For the second time this year, a book dealing with the application of the mathematical sciences to baseball has crossed my desk. The first was Teaching Statistics Using Baseball
, by Jim Albert, reviewed earlier in Read This!
. Now we have A Mathematician at the Ballpark
, by Ken Ross. This book emphasizes probability rather than statistics, conversational exposition rather than case studies, and gentle suggestions and open questions rather than homework exercises. Albert's book stays true to the mission of exploring baseball, using statistical techniques. He examines questions such as, "How certain should you be of stealing a base before you attempt it?" and "Is a sacrifice bunt worth the sacrifice?" While several of Ross's chapters have titles like, "Who's the Best Hitter?" and "Will the Yankess Win if Steinbrenner is Gone?" the questions often go unanswered. Instead, Ross's book is devoted to conveying concepts of probability, and goes beyond baseball to involve roulette, basketball, bowling, and medical studies to do so.

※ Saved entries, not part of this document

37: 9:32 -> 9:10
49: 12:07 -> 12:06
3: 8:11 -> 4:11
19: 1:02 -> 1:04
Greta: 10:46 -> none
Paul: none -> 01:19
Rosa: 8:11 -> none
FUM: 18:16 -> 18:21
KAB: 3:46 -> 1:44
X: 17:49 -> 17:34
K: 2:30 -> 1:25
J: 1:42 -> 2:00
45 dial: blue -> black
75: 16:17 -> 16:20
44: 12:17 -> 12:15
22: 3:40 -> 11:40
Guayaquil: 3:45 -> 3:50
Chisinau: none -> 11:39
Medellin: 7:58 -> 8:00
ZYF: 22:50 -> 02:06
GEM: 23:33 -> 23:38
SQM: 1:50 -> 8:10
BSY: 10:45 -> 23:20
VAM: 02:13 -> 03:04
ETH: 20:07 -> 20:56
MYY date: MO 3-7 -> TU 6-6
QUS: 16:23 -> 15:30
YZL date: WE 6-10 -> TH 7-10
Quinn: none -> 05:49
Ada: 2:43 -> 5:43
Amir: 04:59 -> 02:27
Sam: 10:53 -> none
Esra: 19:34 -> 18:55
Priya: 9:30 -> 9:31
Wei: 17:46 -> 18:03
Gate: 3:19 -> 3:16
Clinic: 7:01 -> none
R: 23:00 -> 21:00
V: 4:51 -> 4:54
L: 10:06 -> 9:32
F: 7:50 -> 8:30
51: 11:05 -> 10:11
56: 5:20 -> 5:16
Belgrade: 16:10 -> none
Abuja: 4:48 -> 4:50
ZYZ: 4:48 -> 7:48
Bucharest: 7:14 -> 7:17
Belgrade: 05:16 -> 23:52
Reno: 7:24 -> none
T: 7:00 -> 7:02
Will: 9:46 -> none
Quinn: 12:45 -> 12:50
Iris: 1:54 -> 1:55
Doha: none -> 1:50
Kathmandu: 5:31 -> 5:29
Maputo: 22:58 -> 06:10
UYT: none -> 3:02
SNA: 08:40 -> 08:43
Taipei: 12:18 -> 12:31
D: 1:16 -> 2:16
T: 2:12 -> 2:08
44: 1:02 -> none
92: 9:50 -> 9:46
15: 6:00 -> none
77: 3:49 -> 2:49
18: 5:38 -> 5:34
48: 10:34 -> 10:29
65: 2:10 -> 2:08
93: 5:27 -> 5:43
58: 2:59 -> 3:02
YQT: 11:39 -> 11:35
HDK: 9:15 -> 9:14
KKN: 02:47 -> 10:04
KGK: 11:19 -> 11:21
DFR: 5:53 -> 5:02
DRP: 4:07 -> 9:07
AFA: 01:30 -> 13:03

As an informal introduction to the concepts of probability which makes liberal (but not exclusive) use of baseball examples, this book has much to recommend it. Ross begins his book by examining some of the statistics put forth by statisticians as being more reflective of hitting performance than the standard batting average (AVG) and runs batted in (RBI), including informal discussion as to why the proferred statistics are more useful than the standard ones. An engaging discussion of the streakiness of hitters is given, involving both extremes (many short streaks versus fewer, longer ones) and DiMaggio's 56-game hitting streak. The concepts of expected value and odds are both introduced in the context of betting on baseball games. In fact, so much of the exposition centers on gambling (usually on baseball games) that the book might have been called A Mathematician Goes to the Sports Book in Vegas.
The time spent on betting on baseball rather than baseball itself is not necessarily a bad thing. Indeed, the greatest strength of the book is how Ross handles odds. In many introductory statistics texts and liberal arts mathematics books, the section on odds is a short addendum to the section introducing probability, in which the relationship Odds against A = a:b if and only if P(A loses} = a/(a + b}
is introduced. Students get some practice finding odds given a probability, finding a probability given the odds, and are introduced to a real-world example (usually horse racing) where odds are used rather than probability. And that's it. But Ross goes further, finding situations where presenting the odds makes things simpler than presenting the corresponding probabilities, such as describing your chances of doubling your betting budget before losing it, and shows how oddsmakers ensure a profit for the house when they don't know the true odds of a team winning a game. Ross even puts this information to use by developing and experimenting with a scheme to beat the oddsmakers. This makes the book a welcome addition to the toolbox of a probability instructor. As an exploration of the game of baseball using probability, though, the book falls short. Ross has not really explored the question, "What can mathematics teach us about baseball?"
There has been a recent spike of interest in the application of rigorous mathematics to the study of baseball, primarily due to the Society of American Baseball Research (SABR), a group of sportswriters, statisticians, and just plain fans who set out to replace conventional wisdom, hunches and intuition with rigorous and verifiable mathematical analysis. (For further information, see http://www.sabr.org.) They, in turn, owe their existence to the availability of data sets on the web, and to statistical software packages capable of handling the data. Part of their appeal is that statistically savvy readers can verify results and explore questions on their own. Ross doesn't mention SABR until the appendices, where he gives brief summaries of several provocatively titled articles they have published. He does not mention the on-line availability of data sources, or take much advantage of them himself to explore common situations in baseball. For example, despite the abundance of situations in a baseball game that involve conditional probabilities (batting average given the pitcher is a leftie, probability a team wins the World Series if they've got home-field advantage), Ross uses a medical example for conditional probability because of the limitations on the accuracy of a baseball example. The emphasis on the concept overriddes its possible application to the game.
But perhaps that's the point. This is, above all, a probability book, and the situations mentioned above are primarily statistical. All of the standard topics from introductory probability are here, from the probabilities of all possible outcomes summing to 1, to Simpson's paradox. Ross obviously loves baseball; anyone who claims to be a lifelong fan of the Eugene Emeralds isn't in it for the glory of a World Series victory. But it's his love for probability that comes through most strongly. A Mathematician at the Ballpark is a tidy package of interesting examples and engaging discussions, which, by and large, emphasize the mathematics, rather than shed new insight on the game.
Baseball fans (and others) looking for some help understanding concepts of probability through informal discussions and nonstandard examples need look no further than this book. Those looking for information on what the mathematical sciences can say about the national pastime would do well to consider Teaching Statistics using Baseball. Jim Albert has also written, with Jay Bennett, the book Curve Ball, which is aimed at a more general audience, and may be a good choice for someone interested in seeing different ways of using mathematics to analyze the game of baseball in a less structured manner.